Only one span of the listing below is wanted: the lines from the one with "σας. Ορισμένα είναι" through the one with "τύπους cookies, αυτό", reproduced exactly, both ends kept.
+ + + +
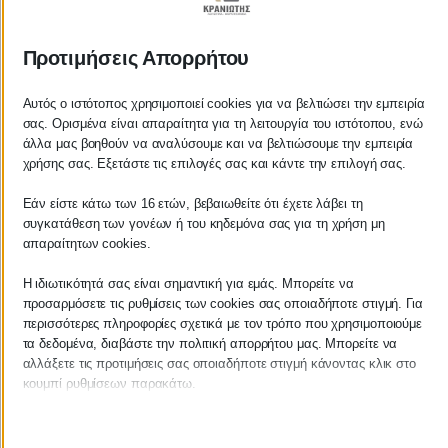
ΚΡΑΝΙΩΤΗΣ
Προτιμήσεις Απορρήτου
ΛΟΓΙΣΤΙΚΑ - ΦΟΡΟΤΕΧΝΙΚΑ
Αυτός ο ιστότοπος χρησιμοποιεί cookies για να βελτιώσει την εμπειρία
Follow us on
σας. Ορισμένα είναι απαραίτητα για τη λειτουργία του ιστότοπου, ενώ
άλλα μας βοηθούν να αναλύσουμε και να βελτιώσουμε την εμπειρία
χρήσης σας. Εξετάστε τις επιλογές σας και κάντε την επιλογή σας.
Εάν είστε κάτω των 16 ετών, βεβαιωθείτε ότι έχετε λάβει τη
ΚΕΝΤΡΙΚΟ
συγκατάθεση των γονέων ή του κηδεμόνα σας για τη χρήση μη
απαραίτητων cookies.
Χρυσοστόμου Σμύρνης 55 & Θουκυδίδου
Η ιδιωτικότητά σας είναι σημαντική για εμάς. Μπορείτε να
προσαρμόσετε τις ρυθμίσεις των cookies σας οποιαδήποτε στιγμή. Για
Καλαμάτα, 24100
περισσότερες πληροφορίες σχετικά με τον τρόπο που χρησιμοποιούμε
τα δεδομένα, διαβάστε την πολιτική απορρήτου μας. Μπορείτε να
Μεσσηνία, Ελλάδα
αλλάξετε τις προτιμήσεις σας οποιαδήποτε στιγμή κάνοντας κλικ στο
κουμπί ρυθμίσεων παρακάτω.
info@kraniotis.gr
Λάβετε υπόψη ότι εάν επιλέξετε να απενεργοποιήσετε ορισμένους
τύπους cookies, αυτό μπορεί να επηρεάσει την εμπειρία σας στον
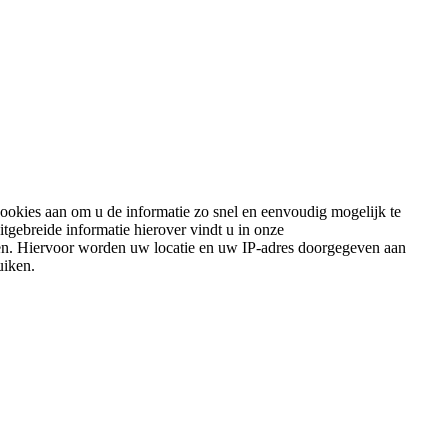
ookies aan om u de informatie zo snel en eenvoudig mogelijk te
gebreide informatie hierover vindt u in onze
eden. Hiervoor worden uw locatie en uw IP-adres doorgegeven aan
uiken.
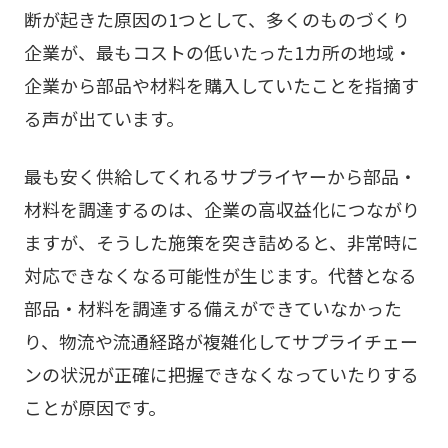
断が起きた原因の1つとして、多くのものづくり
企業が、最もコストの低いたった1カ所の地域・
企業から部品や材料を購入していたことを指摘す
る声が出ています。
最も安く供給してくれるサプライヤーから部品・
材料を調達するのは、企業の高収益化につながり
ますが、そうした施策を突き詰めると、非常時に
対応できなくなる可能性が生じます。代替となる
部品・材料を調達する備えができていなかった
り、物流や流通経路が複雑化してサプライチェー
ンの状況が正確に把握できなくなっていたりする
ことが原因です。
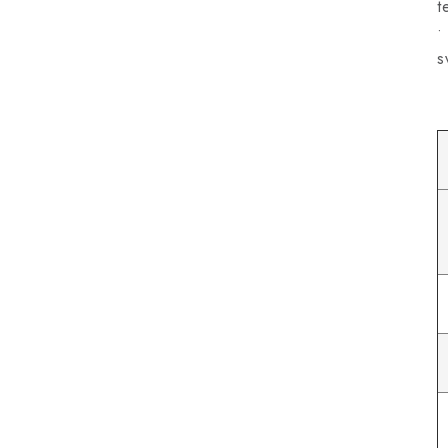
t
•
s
+ + + +
RESPONSE TO THE TASK:
σας. Ορισμένα είναι απαραίτητα για τη λειτουργία του ιστότοπου, ενώ
άλλα μας βοηθούν να αναλύσουμε και να βελτιώσουμε την εμπειρία
χρήσης σας. Εξετάστε τις επιλογές σας και κάντε την επιλογή σας.
Εάν είστε κάτω των 16 ετών, βεβαιωθείτε ότι έχετε λάβει τη
ΚΕΝΤΡΙΚΟ
συγκατάθεση των γονέων ή του κηδεμόνα σας για τη χρήση μη
απαραίτητων cookies.
Χρυσοστόμου Σμύρνης 55 & Θουκυδίδου
Η ιδιωτικότητά σας είναι σημαντική για εμάς. Μπορείτε να
προσαρμόσετε τις ρυθμίσεις των cookies σας οποιαδήποτε στιγμή. Για
Καλαμάτα, 24100
περισσότερες πληροφορίες σχετικά με τον τρόπο που χρησιμοποιούμε
τα δεδομένα, διαβάστε την πολιτική απορρήτου μας. Μπορείτε να
Μεσσηνία, Ελλάδα
αλλάξετε τις προτιμήσεις σας οποιαδήποτε στιγμή κάνοντας κλικ στο
κουμπί ρυθμίσεων παρακάτω.
info@kraniotis.gr
Λάβετε υπόψη ότι εάν επιλέξετε να απενεργοποιήσετε ορισμένους
τύπους cookies, αυτό μπορεί να επηρεάσει την εμπειρία σας στον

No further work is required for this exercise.